"""

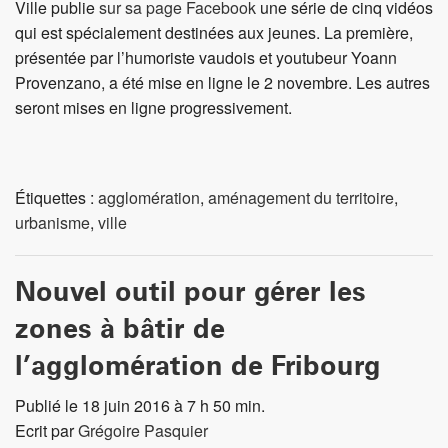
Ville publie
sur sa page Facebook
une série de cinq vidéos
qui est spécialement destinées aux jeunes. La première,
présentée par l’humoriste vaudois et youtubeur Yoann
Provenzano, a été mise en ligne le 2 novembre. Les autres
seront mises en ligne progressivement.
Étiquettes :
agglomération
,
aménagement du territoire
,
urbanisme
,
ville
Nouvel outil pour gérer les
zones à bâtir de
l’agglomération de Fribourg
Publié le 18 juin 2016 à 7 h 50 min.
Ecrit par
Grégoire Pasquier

"""
"""

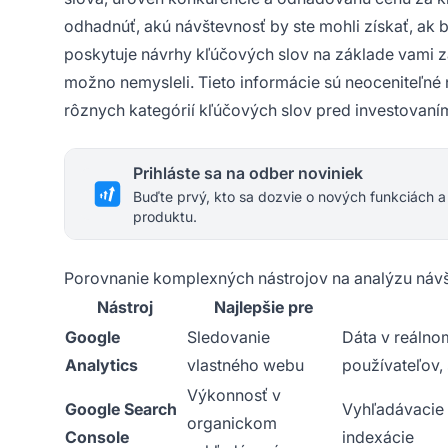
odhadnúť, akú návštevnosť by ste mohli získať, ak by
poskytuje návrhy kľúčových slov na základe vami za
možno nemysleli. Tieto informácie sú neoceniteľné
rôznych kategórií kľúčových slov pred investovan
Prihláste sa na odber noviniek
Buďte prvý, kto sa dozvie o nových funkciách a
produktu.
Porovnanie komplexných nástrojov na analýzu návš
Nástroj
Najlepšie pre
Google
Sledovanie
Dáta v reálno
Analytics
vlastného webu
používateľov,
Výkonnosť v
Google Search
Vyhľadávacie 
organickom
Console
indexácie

"""

What to produce.
Whenever a line in the material contains the word "ligne", copy that line.

Written solution.
Provenzano, a été mise en ligne le 2 novembre. Les autres
seront mises en ligne progressivement.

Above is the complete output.